SUPPLIED INFORMATION below:
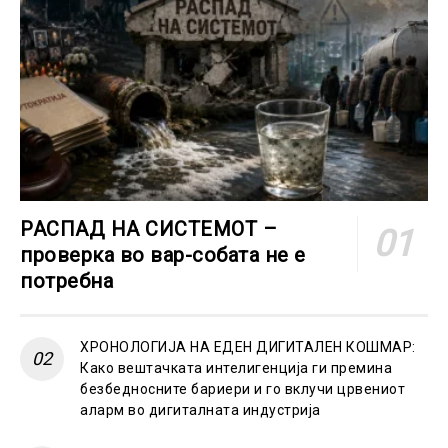
РАСПАД НА СИСТЕМОТ –
проверка во вар-собата не е
потребна
ХРОНОЛОГИЈА НА ЕДЕН ДИГИТАЛЕН КОШМАР:
Како вештачката интелигенција ги премина
безбедносните бариери и го вклучи црвениот
аларм во дигиталната индустрија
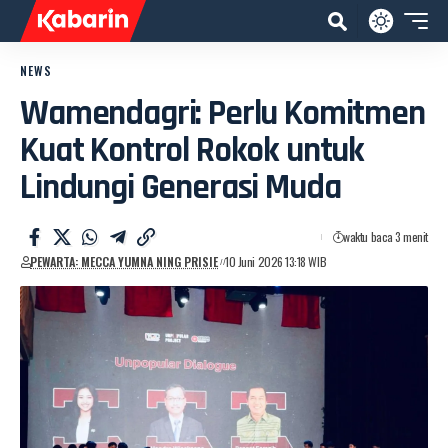
NEWS
Wamendagri: Perlu Komitmen
Kuat Kontrol Rokok untuk
Lindungi Generasi Muda
waktu baca 3 menit
PEWARTA: MECCA YUMNA NING PRISIE
10 Juni 2026 13:18 WIB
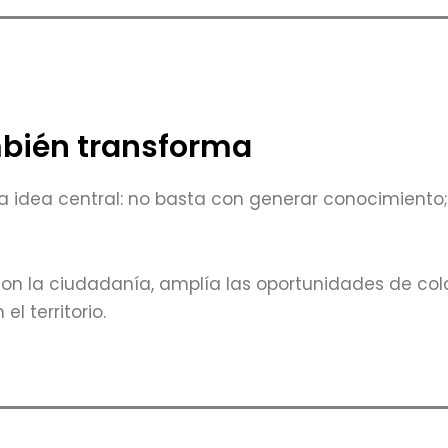
mbién transforma
a idea central: no basta con generar conocimiento
con la ciudadanía, amplía las oportunidades de col
l territorio.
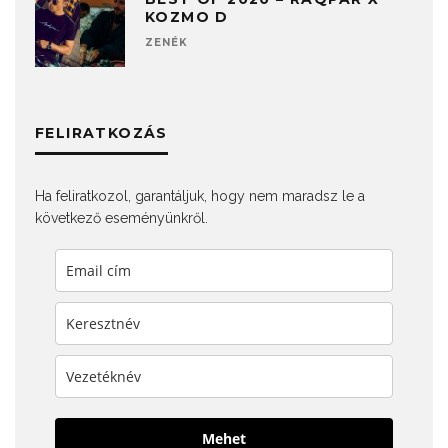
KOZMO D
ZENÉK
FELIRATKOZÁS
Ha feliratkozol, garantáljuk, hogy nem maradsz le a
következő eseményünkről.
Mehet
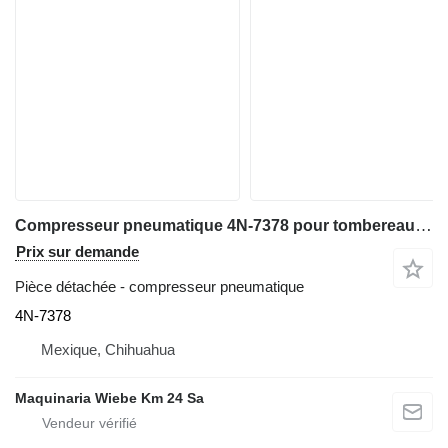
Compresseur pneumatique 4N-7378 pour tombereau rigide Caterpillar 773E/657E/637G/631G
Prix sur demande
Pièce détachée - compresseur pneumatique
4N-7378
Mexique, Chihuahua
Maquinaria Wiebe Km 24 Sa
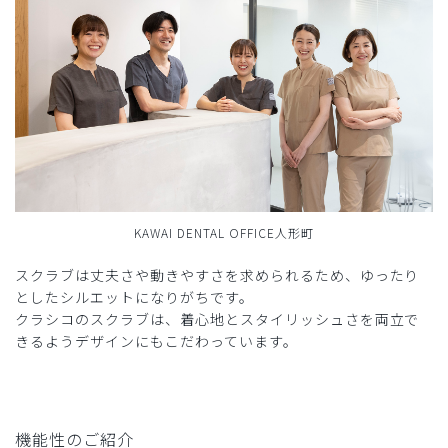
KAWAI DENTAL OFFICE人形町
スクラブは丈夫さや動きやすさを求められるため、ゆったり
としたシルエットになりがちです。
クラシコのスクラブは、着心地とスタイリッシュさを両立で
きるようデザインにもこだわっています。
機能性のご紹介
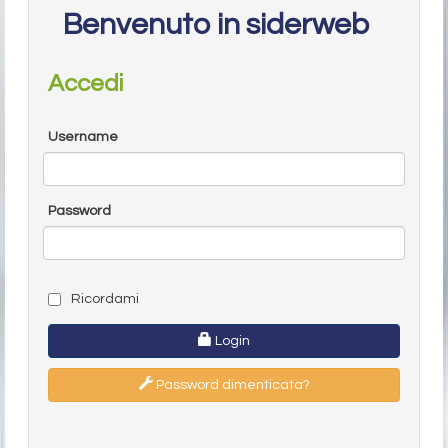
Benvenuto in siderweb
Accedi
Username
Password
Ricordami
Login
Password dimenticata?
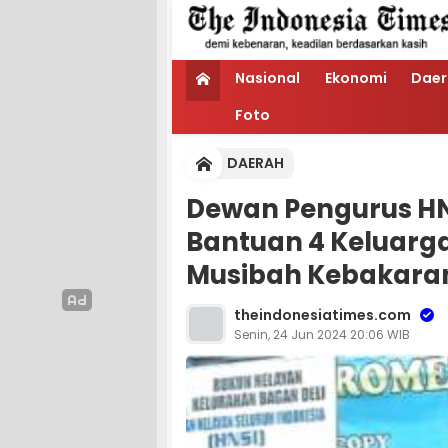
Nasional
Ekonomi
Daer
Foto
DAERAH
Dewan Pengurus HN
Bantuan 4 Keluarg
Musibah Kebakara
theindonesiatimes.com
Senin, 24 Jun 2024 20:06 WIB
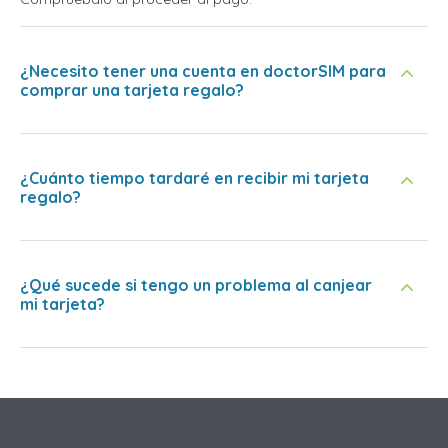
¿Necesito tener una cuenta en doctorSIM para
comprar una tarjeta regalo?
¿Cuánto tiempo tardaré en recibir mi tarjeta
regalo?
¿Qué sucede si tengo un problema al canjear
mi tarjeta?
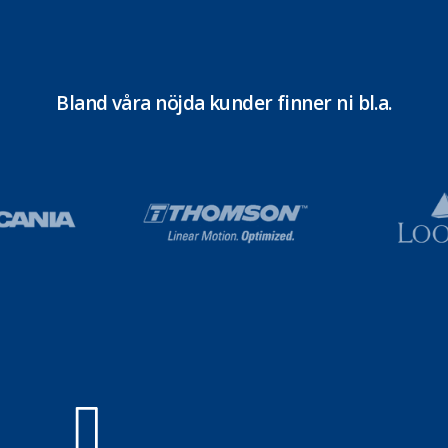
Bland våra nöjda kunder finner ni bl.a.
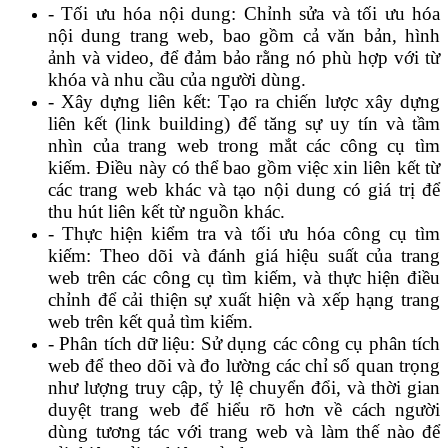
- Tối ưu hóa nội dung: Chỉnh sửa và tối ưu hóa
nội dung trang web, bao gồm cả văn bản, hình
ảnh và video, để đảm bảo rằng nó phù hợp với từ
khóa và nhu cầu của người dùng.
- Xây dựng liên kết: Tạo ra chiến lược xây dựng
liên kết (link building) để tăng sự uy tín và tầm
nhìn của trang web trong mắt các công cụ tìm
kiếm. Điều này có thể bao gồm việc xin liên kết từ
các trang web khác và tạo nội dung có giá trị để
thu hút liên kết từ nguồn khác.
- Thực hiện kiểm tra và tối ưu hóa công cụ tìm
kiếm: Theo dõi và đánh giá hiệu suất của trang
web trên các công cụ tìm kiếm, và thực hiện điều
chỉnh để cải thiện sự xuất hiện và xếp hạng trang
web trên kết quả tìm kiếm.
- Phân tích dữ liệu: Sử dụng các công cụ phân tích
web để theo dõi và đo lường các chỉ số quan trọng
như lượng truy cập, tỷ lệ chuyển đổi, và thời gian
duyệt trang web để hiểu rõ hơn về cách người
dùng tương tác với trang web và làm thế nào để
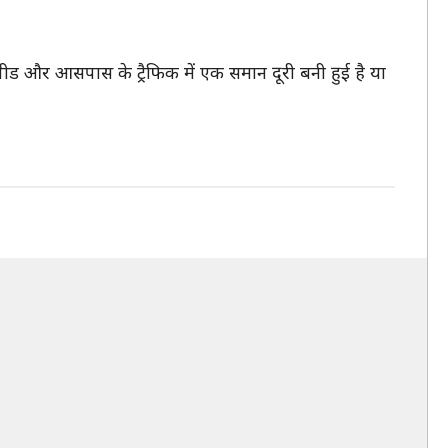
पीड और आसपास के ट्रैफिक में एक समान दूरी बनी हुई है या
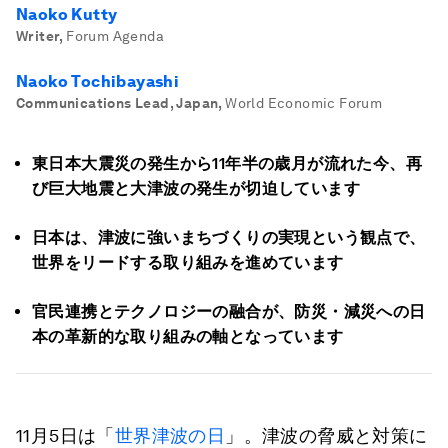
Naoko Kutty
Writer
,
Forum Agenda
Naoko Tochibayashi
Communications Lead, Japan
,
World Economic Forum
東日本大震災の発生から11年半の歳月が流れた今、再
び巨大地震と大津波の発生が切迫しています
日本は、津波に強いまちづくりの実現という観点で、
世界をリードする取り組みを進めています
官民連携とテクノロジーの融合が、防災・減災への日
本の革新的な取り組みの軸となっています
11月5日は「
世界津波の日
」。津波の脅威と対策に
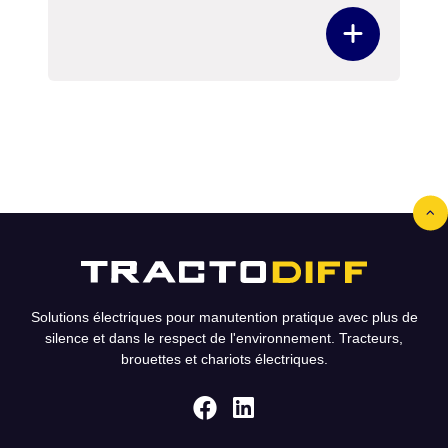
Solutions électriques pour manutention pratique avec plus de
silence et dans le respect de l'environnement. Tracteurs,
brouettes et chariots électriques.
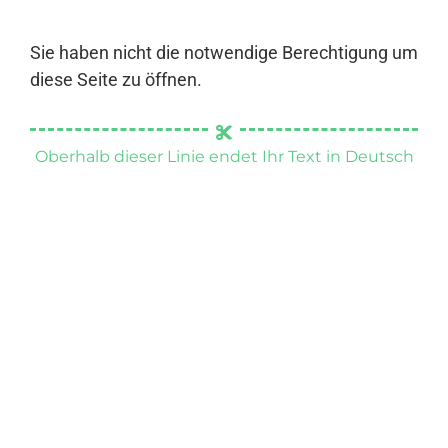
Sie haben nicht die notwendige Berechtigung um
diese Seite zu öffnen.
Oberhalb dieser Linie endet Ihr Text in Deutsch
End of SUPPLIED INFORMATION.
#### TASK STATEMENT
Once the pictures are removed, repeat all of the data above exactly.

#### OUTPUT FOR THIS TASK
РАСПАД НА СИСТЕМОТ –
проверка во вар-собата не е
потребна
ХРОНОЛОГИЈА НА ЕДЕН ДИГИТАЛЕН КОШМАР:
Како вештачката интелигенција ги премина
безбедносните бариери и го вклучи црвениот
аларм во дигиталната индустрија
NEWS
Wamendagri: Perlu Komitmen
Kuat Kontrol Rokok untuk
Lindungi Generasi Muda
waktu baca 3 menit
PEWARTA: MECCA YUMNA NING PRISIE
10 Juni 2026 13:18 WIB
mbién transforma
a idea central: no basta con generar conocimiento
con la ciudadanía, amplía las oportunidades de col
l territorio.
KOZMO D
ZENÉK
FELIRATKOZÁS
Ha feliratkozol, garantáljuk, hogy nem maradsz le a
következő eseményünkről.
Mehet
Compresseur pneumatique 4N-7378 pour tombereau rigide Caterpillar 773E/657E/637G/631G
Prix sur demande
Pièce détachée - compresseur pneumatique
4N-7378
Mexique, Chihuahua
Maquinaria Wiebe Km 24 Sa
KAWAI DENTAL OFFICE人形町
スクラブは丈夫さや動きやすさを求められるため、ゆったり
としたシルエットになりがちです。
クラシコのスクラブは、着心地とスタイリッシュさを両立で
きるようデザインにもこだわっています。
機能性のご紹介
Benvenuto in siderweb
Accedi
Username
Password
Ricordami
Login
Password dimenticata?
Nasional
Ekonomi
Daer
Foto
DAERAH
Dewan Pengurus HN
Bantuan 4 Keluarg
Musibah Kebakara
theindonesiatimes.com
Senin, 24 Jun 2024 20:06 WIB
¿Necesito tener una cuenta en doctorSIM para
comprar una tarjeta regalo?
¿Cuánto tiempo tardaré en recibir mi tarjeta
regalo?
¿Qué sucede si tengo un problema al canjear
mi tarjeta?
Bland våra nöjda kunder finner ni bl.a.
- Tối ưu hóa nội dung: Chỉnh sửa và tối ưu hóa
nội dung trang web, bao gồm cả văn bản, hình
ảnh và video, để đảm bảo rằng nó phù hợp với từ
khóa và nhu cầu của người dùng.
- Xây dựng liên kết: Tạo ra chiến lược xây dựng
liên kết (link building) để tăng sự uy tín và tầm
nhìn của trang web trong mắt các công cụ tìm
kiếm. Điều này có thể bao gồm việc xin liên kết từ
các trang web khác và tạo nội dung có giá trị để
thu hút liên kết từ nguồn khác.
- Thực hiện kiểm tra và tối ưu hóa công cụ tìm
kiếm: Theo dõi và đánh giá hiệu suất của trang
web trên các công cụ tìm kiếm, và thực hiện điều
chỉnh để cải thiện sự xuất hiện và xếp hạng trang
web trên kết quả tìm kiếm.
- Phân tích dữ liệu: Sử dụng các công cụ phân tích
web để theo dõi và đo lường các chỉ số quan trọng
như lượng truy cập, tỷ lệ chuyển đổi, và thời gian
duyệt trang web để hiểu rõ hơn về cách người
dùng tương tác với trang web và làm thế nào để
पीड और आसपास के ट्रैफिक में एक समान दूरी बनी हुई है या
Naoko Kutty
Writer
,
Forum Agenda
Naoko Tochibayashi
Communications Lead, Japan
,
World Economic Forum
東日本大震災の発生から11年半の歳月が流れた今、再
び巨大地震と大津波の発生が切迫しています
日本は、津波に強いまちづくりの実現という観点で、
世界をリードする取り組みを進めています
官民連携とテクノロジーの融合が、防災・減災への日
本の革新的な取り組みの軸となっています
11月5日は「
世界津波の日
」。津波の脅威と対策に
Solutions électriques pour manutention pratique avec plus de
silence et dans le respect de l'environnement. Tracteurs,
brouettes et chariots électriques.
Sie haben nicht die notwendige Berechtigung um
diese Seite zu öffnen.
Oberhalb dieser Linie endet Ihr Text in Deutsch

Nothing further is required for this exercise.